* _Assignment_: Each line below that holds the string "listings" counts once; report the total and nothing else.

* _Source data_:
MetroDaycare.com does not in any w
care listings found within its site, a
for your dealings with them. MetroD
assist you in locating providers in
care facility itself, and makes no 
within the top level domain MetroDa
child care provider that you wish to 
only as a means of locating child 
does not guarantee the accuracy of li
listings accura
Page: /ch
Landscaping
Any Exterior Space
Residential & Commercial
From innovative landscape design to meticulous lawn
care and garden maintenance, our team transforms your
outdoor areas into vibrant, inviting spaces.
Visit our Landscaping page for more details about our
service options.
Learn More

* * *

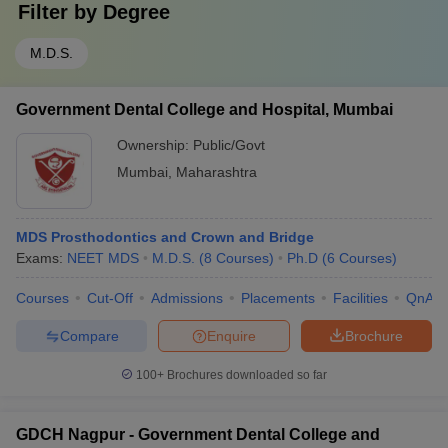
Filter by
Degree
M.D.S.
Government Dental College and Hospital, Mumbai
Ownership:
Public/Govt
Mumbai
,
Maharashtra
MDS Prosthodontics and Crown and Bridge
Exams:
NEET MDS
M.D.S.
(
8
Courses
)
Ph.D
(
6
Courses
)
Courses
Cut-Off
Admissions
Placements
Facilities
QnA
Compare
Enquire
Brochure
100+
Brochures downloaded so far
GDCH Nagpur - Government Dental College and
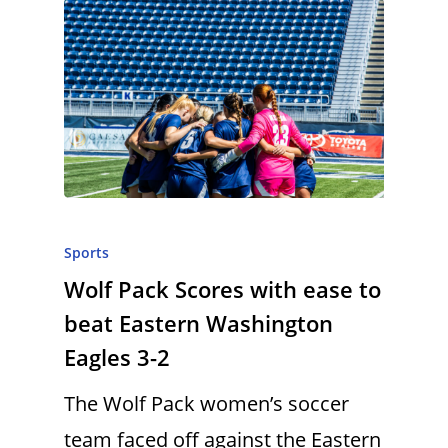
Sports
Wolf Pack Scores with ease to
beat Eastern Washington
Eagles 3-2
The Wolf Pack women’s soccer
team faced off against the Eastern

* _Task answer_: 2